Ever wondered what you do all day? OK – you likely know that now, but curious what you were doing last month? Or last year? How about what your friends are up to? Excellent post by Emily Chang today regarding an RSS mashup she’s done for herself. She’s mashing up all her social RSS feeds — Flickr, Last.fm, her blogs, twitter, her events at upcoming.org, plazes, etc. They’re all being pulled together, timestamped, and stored in a database on her server — then fed out as one big data stream. Talk about a stalker’s paradise.
She’s using a plugin called feedgrab (odd it doesn’t have own URL) by Andrew Weaver. She mentions one of the problems she had run into in the past was hosted solutions (e.g. flickr RSS feed is hosted at flickr.com) — I also wonder how long those hosted RSS feeds last for (or how many items are in them). Also, multiple servers are going to have multiple timestamps. Her solution runs on her own server, pulls from the various RSS feeds in real-time, stores the entries on her server, and follows one consistent timestamp.
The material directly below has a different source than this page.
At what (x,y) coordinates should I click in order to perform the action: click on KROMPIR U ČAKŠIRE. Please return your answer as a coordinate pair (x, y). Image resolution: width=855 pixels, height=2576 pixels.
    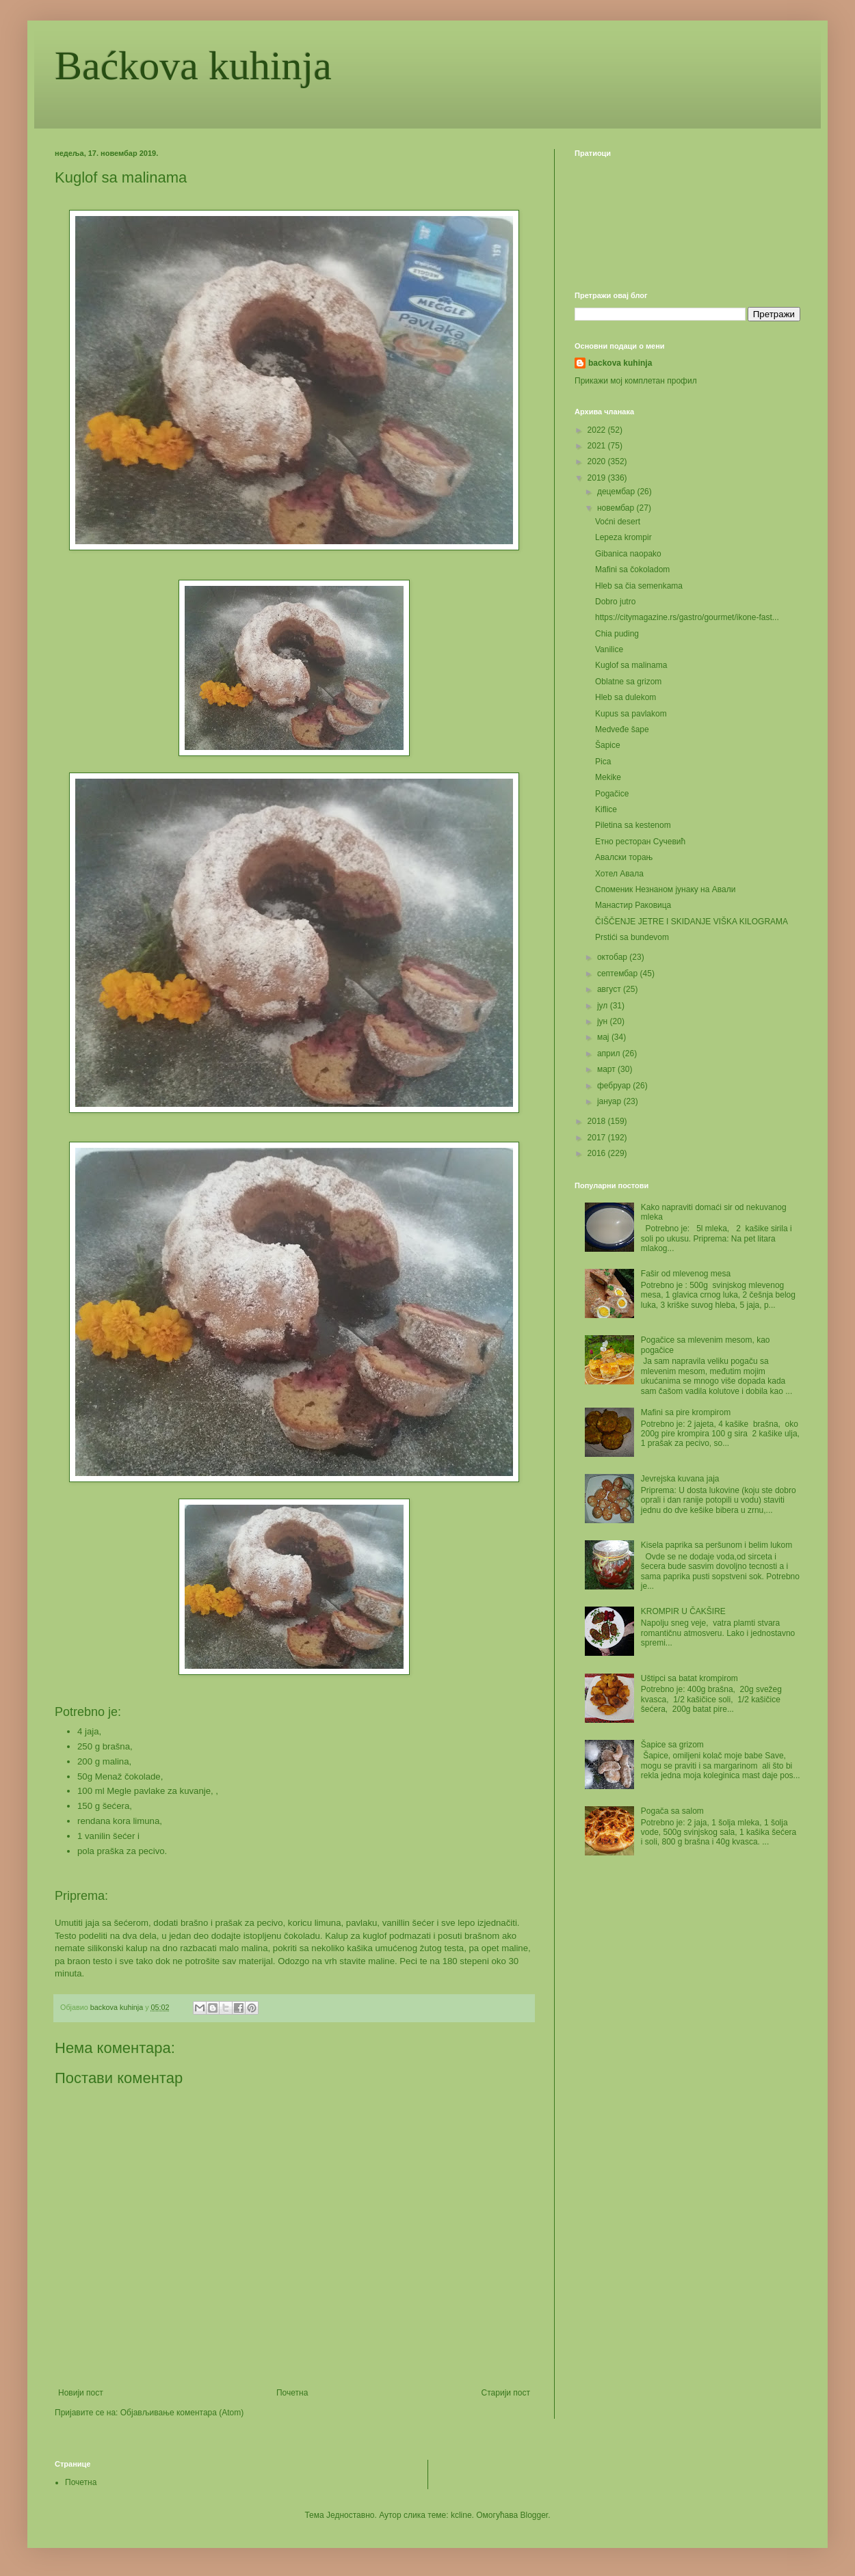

So who’s going to create this for the rest of us? You could either set one up for yourself, or if you knew all the usernames for your friend on various services, you could
stalk set one up on them.
There’s endless possibilities of this thing. If everyone’s activity is tracked using one set timestamp — you could compare your stream against everyone else in the database, and see who was listening to something at the same time as you. You could see who was at the same event as you. You could see who was at the same restaurant as you.
You could see how often you frequent places — you could see how often others do.
For the company that launches this business — there’s plenty of monetization opportunity. Anytime someone is viewing their timeline — you could show related advertising. Someone visits Starbucks alot? Seattle’s Best has a location right nearby — here’s a $1 off coupon. Someone listens to Bruce Springsteen? Well, have they heard of Will Hoge?
Talk about a MySpace widget that some people would love — “here world, here’s a (mostly) complete record of what I’m doing online and offline.”
Looks like in the comments of Emily’s post there are a few companies trying similar things — Slifeshare, which requires a Mac it appears with the Slife Labs client installed (which tracks your activities — “activity browser”). AOL IM will alert you of updates to specific RSS feeds (doesn’t appear to store this info for an extended period of time). Also, Fred Wilson had posted about Root Vaults, which he uses with Attention Trust (to track his clicks) that stores all of his online activity. Fred has another great post talking about this type of stuff here — it’ll give you some more ideas.